She next married actor Lex Barker. They divorced after four years when it was revealed that he was molesting her daughter, Cheryl.

She went on to marry and divorce three more times before throwing in the towel.

Lana had reached a low point in her life when she met Johnny Stompanato in 1957. She had just divorced Barker and her career was in a downward spiral. He went by the name of John Steele and his dark good looks and muscular physique and his persistent wooing, proved to much for Lana to resist.

When their relationship became public knowledge one of Lana's closest friends broke the news to her about Johnny's real identity.

Stompanato was a small-time hood and reputed gigolo. He preyed on women with money and once that was gone so was he. She learned that he had ties to the mob and he worked as bodyguard for gangster Mickey Cohen. Fearing bad publicity Lana tried to break off the affair but the attraction between them had deepened and Lana would later claim that she was afraid of what he would do to her and her daughter if she tried to leave him. Over the course of the following year their relationship was fraught with violent confrontations which Turner strived to keep hidden from the public eye.
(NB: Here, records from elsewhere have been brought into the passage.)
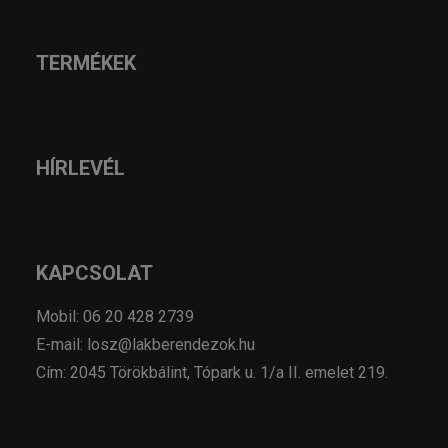
TERMÉKEK
HÍRLEVÉL
KAPCSOLAT
Mobil: 06 20 428 2739
E-mail: losz@lakberendezok.hu
Cím: 2045 Törökbálint, Tópark u. 1/a II. emelet 219.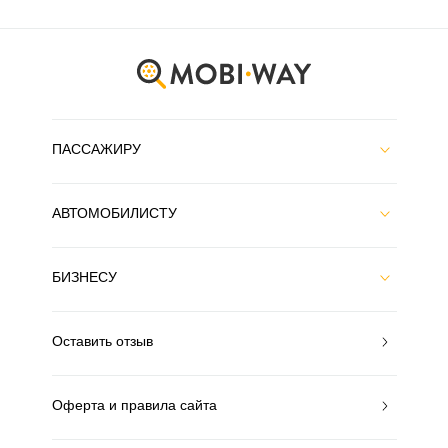
ПАССАЖИРУ
АВТОМОБИЛИСТУ
БИЗНЕСУ
Оставить отзыв
Оферта и правила сайта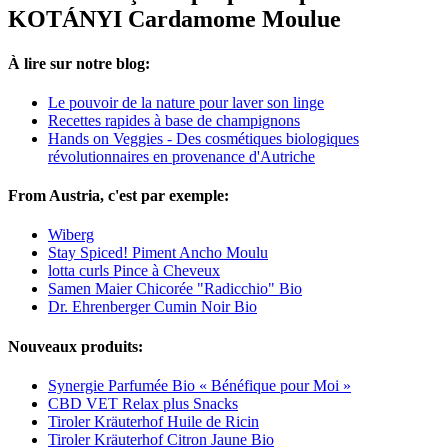
KOTÁNYI Cardamome Moulue
À lire sur notre blog:
Le pouvoir de la nature pour laver son linge
Recettes rapides à base de champignons
Hands on Veggies - Des cosmétiques biologiques
révolutionnaires en provenance d'Autriche
From Austria, c'est par exemple:
Wiberg
Stay Spiced! Piment Ancho Moulu
lotta curls Pince à Cheveux
Samen Maier Chicorée "Radicchio" Bio
Dr. Ehrenberger Cumin Noir Bio
Nouveaux produits:
Synergie Parfumée Bio « Bénéfique pour Moi »
CBD VET Relax plus Snacks
Tiroler Kräuterhof Huile de Ricin
Tiroler Kräuterhof Citron Jaune Bio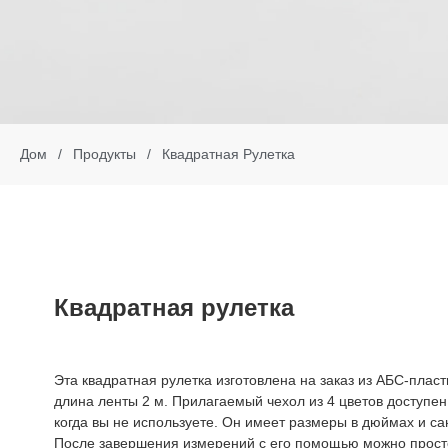
Дом
/
Продукты
/
Квадратная Рулетка
Квадратная рулетка
Эта квадратная рулетка изготовлена ​​на заказ из АБС-пласти
длина ленты 2 м. Прилагаемый чехол из 4 цветов доступен 
когда вы не используете. Он имеет размеры в дюймах и са
После завершения измерений с его помощью можно просто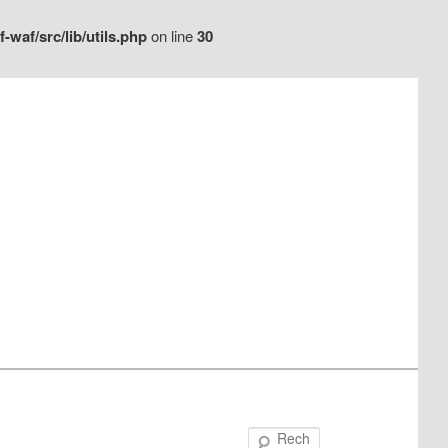
waf/src/lib/utils.php
on line
30
Recherche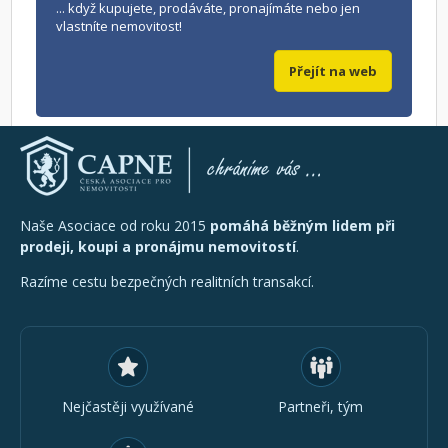
... když kupujete, prodáváte, pronajímáte nebo jen
vlastníte nemovitost!
Přejít na web
Naše Asociace od roku 2015
pomáhá běžným lidem při
prodeji, koupi a pronájmu nemovitostí
.
Razíme cestu bezpečných realitních transakcí.
Nejčastěji využívané
Partneři, tým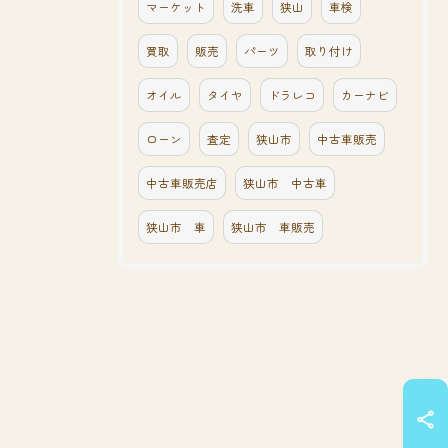
マーケット
洗車
狭山
車検
買取
販売
パーツ
取り付け
オイル
タイヤ
ドラレコ
カーナビ
ローン
査定
狭山市
中古車販売
中古車販売店
狭山市 中古車
狭山市 車
狭山市 車販売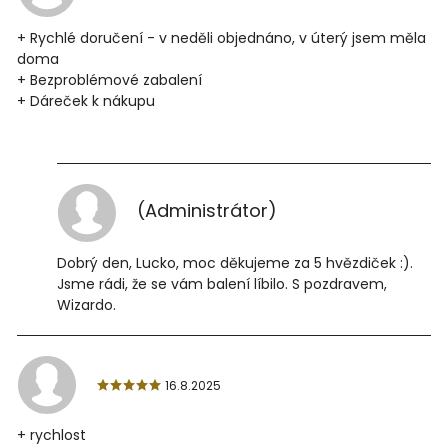
+ Rychlé doručení - v neděli objednáno, v úterý jsem měla
doma
+ Bezproblémové zabalení
+ Dáreček k nákupu
(Administrátor)
Dobrý den, Lucko, moc děkujeme za 5 hvězdiček :).
Jsme rádi, že se vám balení líbilo. S pozdravem,
Wizardo.
16.8.2025
+ rychlost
Things finally came to a head on the night of Good Friday, April 4, 1958. Turner had been nominated for an Oscar for her role in Peyton Place. Determined not to be seen in public with a known gangster, she refused to allow Stompanato to escort her to the awards ceremony. A fact that did not sit well with him. When Turner returned from the ceremony Stompanato was waiting for her and the two became involved in a violent argument.

On this night Turner decided to finally end the relationship with Stompanato for good. Unfortunately for her Stompanato had other ideas. As the fight escalated in Turner's bedroom her 14-year-old daughter, Cheryl, could hear everything from her room next door. She heard Stompanato threaten to cut her mother's face and kill her and her grandmother.

At that moment Cheryl's only thought was to protect her mother. She ran downstairs to the kitchen and grabbed a carving knife. She ran back to Turner's bedroom, banged on the door and pleaded with her mother until Turner opened the door. Cheryl claims that Stompanato rushed towards her with his arm raised, holding what she thought was a weapon, straight onto the carving knife in her outstretched hand. The wound was fatal and within minutes Johnny Stompanato was dead.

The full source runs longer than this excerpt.